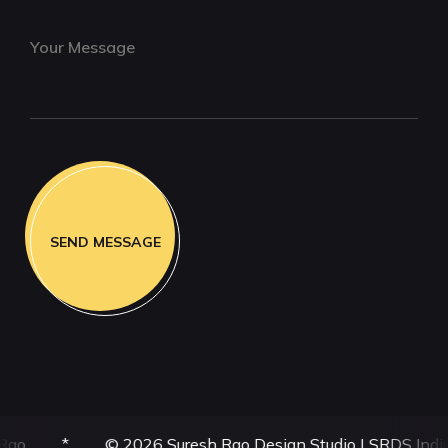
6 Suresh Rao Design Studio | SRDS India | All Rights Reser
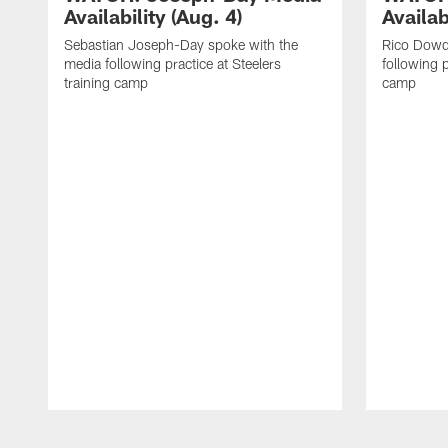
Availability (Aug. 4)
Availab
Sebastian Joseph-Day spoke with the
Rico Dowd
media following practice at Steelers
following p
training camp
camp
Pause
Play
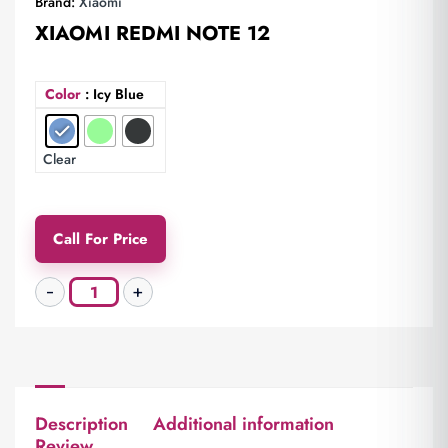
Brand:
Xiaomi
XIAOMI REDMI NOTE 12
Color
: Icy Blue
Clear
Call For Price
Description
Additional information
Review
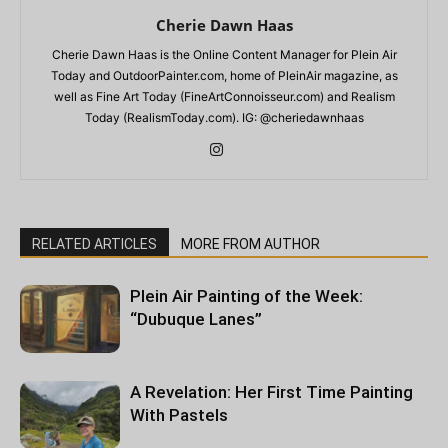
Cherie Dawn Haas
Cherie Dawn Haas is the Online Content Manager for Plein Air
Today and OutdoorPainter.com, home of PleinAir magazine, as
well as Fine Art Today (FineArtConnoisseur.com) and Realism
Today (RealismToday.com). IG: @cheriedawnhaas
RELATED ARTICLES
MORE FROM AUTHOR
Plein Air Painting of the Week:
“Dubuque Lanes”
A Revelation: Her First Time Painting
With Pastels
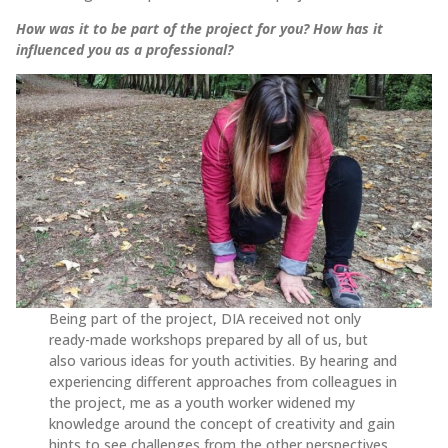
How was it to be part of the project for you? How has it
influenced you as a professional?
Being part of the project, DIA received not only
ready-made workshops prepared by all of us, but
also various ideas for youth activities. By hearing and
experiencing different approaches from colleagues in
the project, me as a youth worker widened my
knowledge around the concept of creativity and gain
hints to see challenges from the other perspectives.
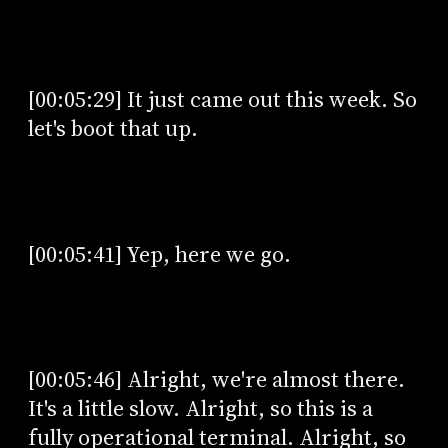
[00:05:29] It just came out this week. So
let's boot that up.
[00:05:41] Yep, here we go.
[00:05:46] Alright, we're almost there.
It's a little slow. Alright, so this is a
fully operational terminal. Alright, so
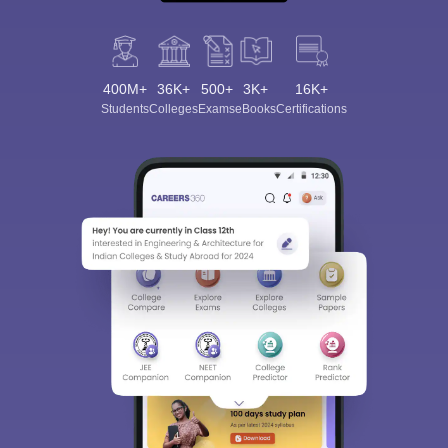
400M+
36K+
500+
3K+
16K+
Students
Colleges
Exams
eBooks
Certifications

### About this task
Write out the data above exactly, minus any images.

### Your solution
6 Suresh Rao Design Studio | SRDS India | All Rights Reser
Availability (Aug. 4)
Availab
Sebastian Joseph-Day spoke with the
Rico Dowd
media following practice at Steelers
following p
training camp
camp
Pause
Play
Brand:
Xiaomi
XIAOMI REDMI NOTE 12
Color
: Icy Blue
Clear
Call For Price
Description
Additional information
Review
Cherie Dawn Haas
Cherie Dawn Haas is the Online Content Manager for Plein Air
Today and OutdoorPainter.com, home of PleinAir magazine, as
well as Fine Art Today (FineArtConnoisseur.com) and Realism
Today (RealismToday.com). IG: @cheriedawnhaas
RELATED ARTICLES
MORE FROM AUTHOR
Plein Air Painting of the Week:
“Dubuque Lanes”
A Revelation: Her First Time Painting
With Pastels
How was it to be part of the project for you? How has it
influenced you as a professional?
Being part of the project, DIA received not only
ready-made workshops prepared by all of us, but
also various ideas for youth activities. By hearing and
experiencing different approaches from colleagues in
the project, me as a youth worker widened my
knowledge around the concept of creativity and gain
hints to see challenges from the other perspectives.
[00:05:29] It just came out this week. So
let's boot that up.
[00:05:41] Yep, here we go.
[00:05:46] Alright, we're almost there.
It's a little slow. Alright, so this is a
fully operational terminal. Alright, so
400M+
36K+
500+
3K+
16K+
Students
Colleges
Exams
eBooks
Certifications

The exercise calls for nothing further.